WHAT YOU HAVE TO DO -> Copy each line of the data beneath in which the word "Specjalista" appears.

Extracted records ->
****************************************
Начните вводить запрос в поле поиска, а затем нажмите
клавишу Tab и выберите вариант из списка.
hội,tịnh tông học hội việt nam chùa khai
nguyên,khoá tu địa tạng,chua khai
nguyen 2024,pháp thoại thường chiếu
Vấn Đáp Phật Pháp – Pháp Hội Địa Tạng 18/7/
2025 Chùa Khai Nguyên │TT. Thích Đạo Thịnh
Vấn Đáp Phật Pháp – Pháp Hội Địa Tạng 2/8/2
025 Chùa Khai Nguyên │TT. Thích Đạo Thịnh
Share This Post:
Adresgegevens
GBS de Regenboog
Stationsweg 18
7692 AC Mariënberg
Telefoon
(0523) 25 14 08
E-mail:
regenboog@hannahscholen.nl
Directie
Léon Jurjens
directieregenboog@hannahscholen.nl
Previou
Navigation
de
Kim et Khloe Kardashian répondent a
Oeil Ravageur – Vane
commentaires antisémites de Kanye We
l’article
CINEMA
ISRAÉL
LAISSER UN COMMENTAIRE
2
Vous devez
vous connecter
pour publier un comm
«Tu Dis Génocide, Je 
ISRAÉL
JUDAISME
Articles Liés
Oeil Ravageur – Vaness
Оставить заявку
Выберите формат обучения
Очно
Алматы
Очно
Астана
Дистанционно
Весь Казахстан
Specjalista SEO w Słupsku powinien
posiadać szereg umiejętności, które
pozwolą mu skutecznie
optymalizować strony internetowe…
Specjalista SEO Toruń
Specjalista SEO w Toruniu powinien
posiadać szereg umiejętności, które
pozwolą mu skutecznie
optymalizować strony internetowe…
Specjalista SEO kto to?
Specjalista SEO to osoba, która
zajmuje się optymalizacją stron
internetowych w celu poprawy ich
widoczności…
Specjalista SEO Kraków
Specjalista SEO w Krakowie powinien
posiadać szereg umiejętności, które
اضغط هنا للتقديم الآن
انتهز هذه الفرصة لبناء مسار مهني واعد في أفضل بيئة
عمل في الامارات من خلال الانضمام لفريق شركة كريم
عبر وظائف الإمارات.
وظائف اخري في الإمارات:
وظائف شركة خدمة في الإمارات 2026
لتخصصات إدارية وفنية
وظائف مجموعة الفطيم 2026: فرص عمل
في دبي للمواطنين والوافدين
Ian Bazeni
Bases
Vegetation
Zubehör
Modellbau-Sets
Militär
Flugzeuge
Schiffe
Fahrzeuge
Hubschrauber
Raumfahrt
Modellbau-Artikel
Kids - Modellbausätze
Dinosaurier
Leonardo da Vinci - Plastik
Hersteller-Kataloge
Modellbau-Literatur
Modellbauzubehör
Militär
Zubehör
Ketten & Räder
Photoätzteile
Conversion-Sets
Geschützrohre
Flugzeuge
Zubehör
****************************************
OUTPUT ->
Specjalista SEO w Słupsku powinien
Specjalista SEO Toruń
Specjalista SEO w Toruniu powinien
Specjalista SEO kto to?
Specjalista SEO to osoba, która
Specjalista SEO Kraków
Specjalista SEO w Krakowie powinien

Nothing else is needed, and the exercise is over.